Authored by: Moti Uttam, Managing Director, Malaysia, Hitachi Vantara
The Global AI-Powered Storage Market is Expected to Grow from USD 10.4 Billion in 2019 to USD 34.5 Billion by 2024; Growing at a CAGR of 27.1%. - ResearchAndMarkets.com.
The big data phenomenon has transformed the economic value of data and business leaders globally now see the potential to monetize their data. Much like a business has movable and immovable assets, data has now become the intellectual capital of an organisation.
Most assets depreciate with usage. However, data appreciates or gains value with usage. That is, the more the organization uses the data across more use cases, the more valuable, complete and accurate the data becomes. These same characteristics apply to analytics, where analytics is basically “data” that has been refined or “curated” into customer, product or operational insights.
South East Asian countries are still falling behind the APAC region as a whole in embracing and applying AI and machine learning to their benefit. This is despite having a large set of computable data driven by growing digitalisation, affordable computation and storage technology, newer algorithms and a community mindset which has long been ready for AI adoption.

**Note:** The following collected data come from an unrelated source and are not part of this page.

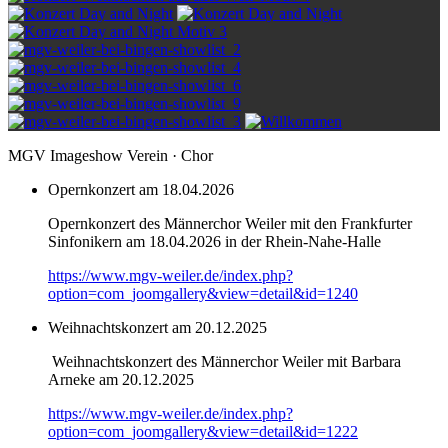
MGV Imageshow Verein · Chor
Opernkonzert am 18.04.2026
Opernkonzert des Männerchor Weiler mit den Frankfurter
Sinfonikern am 18.04.2026 in der Rhein-Nahe-Halle
https://www.mgv-weiler.de/index.php?
option=com_joomgallery&view=detail&id=1240
Weihnachtskonzert am 20.12.2025
Weihnachtskonzert des Männerchor Weiler mit Barbara
Arneke am 20.12.2025
https://www.mgv-weiler.de/index.php?
option=com_joomgallery&view=detail&id=1222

Companies in the region have to break away from basic AI usage like face recognition and multi- player experience to larger functions like understanding user patterns and dynamically changing work processes and value to customers by unlocking dormant data. A prevalent concern across users is the storing and securing of mass data before they can effectively transform it using algorithms. This is where AI storage shows its value as it is innovated specifically to serve machine learning in the long run.
Unique to AI Workload
AI workloads are different from generic workloads. Hence, the use of traditional data storage may interfere with the efficiency of algorithms. AI and machine learning workloads require huge amounts of storage to extract translate and load input data, do exploratory data analysis to see what data is relevant, create test data, build and train the models, retrain the models to reflect changing data patterns, inferences, and new discoveries and keep them running. AI Storage is built to cope with quick match, extraction, analysis and large storage capabilities.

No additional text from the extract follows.